» Data excerpts

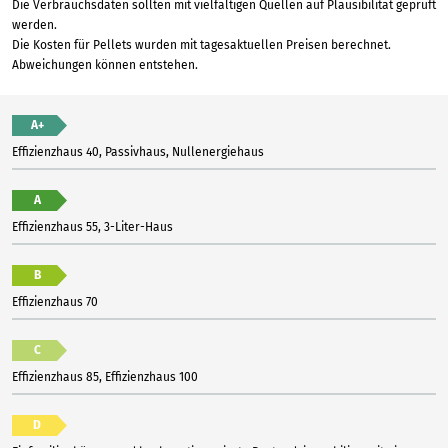
Die Verbrauchsdaten sollten mit vielfältigen Quellen auf Plausibilität geprüft
werden.
Die Kosten für Pellets wurden mit tagesaktuellen Preisen berechnet.
Abweichungen können entstehen.
A+
Effizienzhaus 40, Passivhaus, Nullenergiehaus
A
Effizienzhaus 55, 3-Liter-Haus
B
Effizienzhaus 70
C
Effizienzhaus 85, Effizienzhaus 100
D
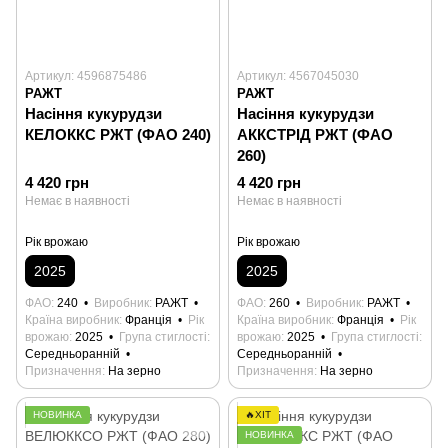
Артикул: 4596875486
Артикул: 4567045030
РАЖТ
РАЖТ
Насіння кукурудзи
Насіння кукурудзи
КЕЛОККС РЖТ (ФАО 240)
АККСТРІД РЖТ (ФАО
260)
4 420 грн
4 420 грн
Немає в наявності
Немає в наявності
Рік врожаю
Рік врожаю
2025
2025
ФАО
240
Виробник
РАЖТ
ФАО
260
Виробник
РАЖТ
Країна виробник
Франція
Рік
Країна виробник
Франція
Рік
врожаю
2025
Група стиглості
врожаю
2025
Група стиглості
Середньоранній
Середньоранній
Призначення
На зерно
Призначення
На зерно
НОВИНКА
🔥ХІТ
НОВИНКА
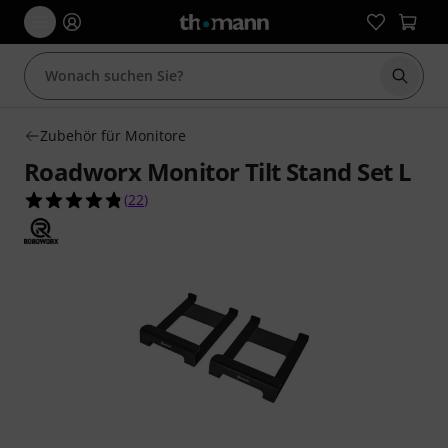
Suche 
Zubehör für Monitore
Roadworx Monitor Tilt Stand Set L
4.8 von 5 Sternen aus 22 Kundenbewertungen
(
22
)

» Work to complete
Begin at the first line of the listing and print each line exactly. Stop after the line containing "Zubehör für Monitore", and omit all pictures.

» Exercise response
Die Verbrauchsdaten sollten mit vielfältigen Quellen auf Plausibilität geprüft
werden.
Die Kosten für Pellets wurden mit tagesaktuellen Preisen berechnet.
Abweichungen können entstehen.
A+
Effizienzhaus 40, Passivhaus, Nullenergiehaus
A
Effizienzhaus 55, 3-Liter-Haus
B
Effizienzhaus 70
C
Effizienzhaus 85, Effizienzhaus 100
D
Артикул: 4596875486
Артикул: 4567045030
РАЖТ
РАЖТ
Насіння кукурудзи
Насіння кукурудзи
КЕЛОККС РЖТ (ФАО 240)
АККСТРІД РЖТ (ФАО
260)
4 420 грн
4 420 грн
Немає в наявності
Немає в наявності
Рік врожаю
Рік врожаю
2025
2025
ФАО
240
Виробник
РАЖТ
ФАО
260
Виробник
РАЖТ
Країна виробник
Франція
Рік
Країна виробник
Франція
Рік
врожаю
2025
Група стиглості
врожаю
2025
Група стиглості
Середньоранній
Середньоранній
Призначення
На зерно
Призначення
На зерно
НОВИНКА
🔥ХІТ
НОВИНКА
Suche 
Zubehör für Monitore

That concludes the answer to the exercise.